Excerpt from The Relentlessly Practical Guide to Raising Serious Money
11. Failing to Have a Strong Rationale
Before setting out to raise money, each organization must think through the rationale for its appeal: why do the funds need to be raised, what will they achieve, and who will benefit?
The mere fact that you and your board need money won’t stir people, no matter how well organized your effort.
Rather, with your case for support you must move your prospects emotionally and intellectually. They need to feel that, by contributing to your organization, life will in some way be better for them, for their children and grandchildren. They need to sense that their community—or even the nation—will be advanced as a result.
12. Failing to Cultivate Donors
Cultivation, a sustained effort to inform and involve your prospects, is needed for practically every gift—the bigger the gift, usually the more preparatory steps needed.
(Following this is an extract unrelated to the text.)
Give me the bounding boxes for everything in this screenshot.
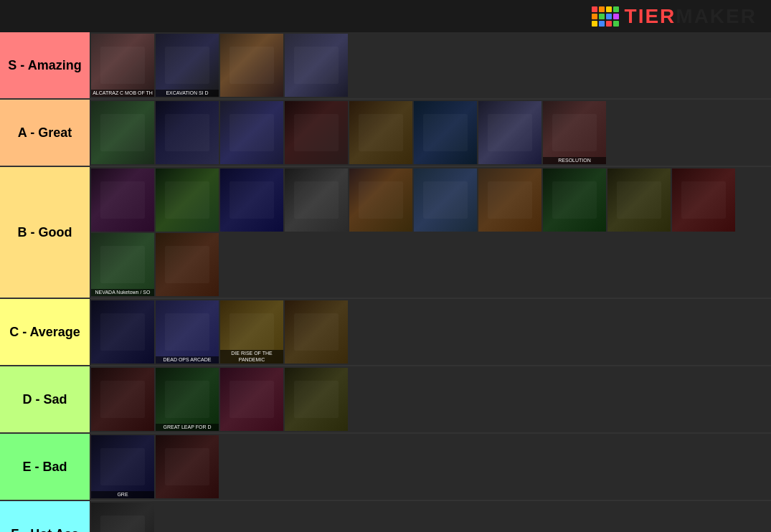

The best cultivation, which uses a mixture of printed matter, special events, and personal attention, takes place slowly over a period of time, sometimes years.
If there’s any secret to it, it is being yourself and cultivating people the way you would want to be cultivated. That is, with simple sincerity, not glitzy programs.
Donors give more when they can visualize an organization not as an organization but as people. Achieving that end is, in essence, the goal of all successful cultivation programs.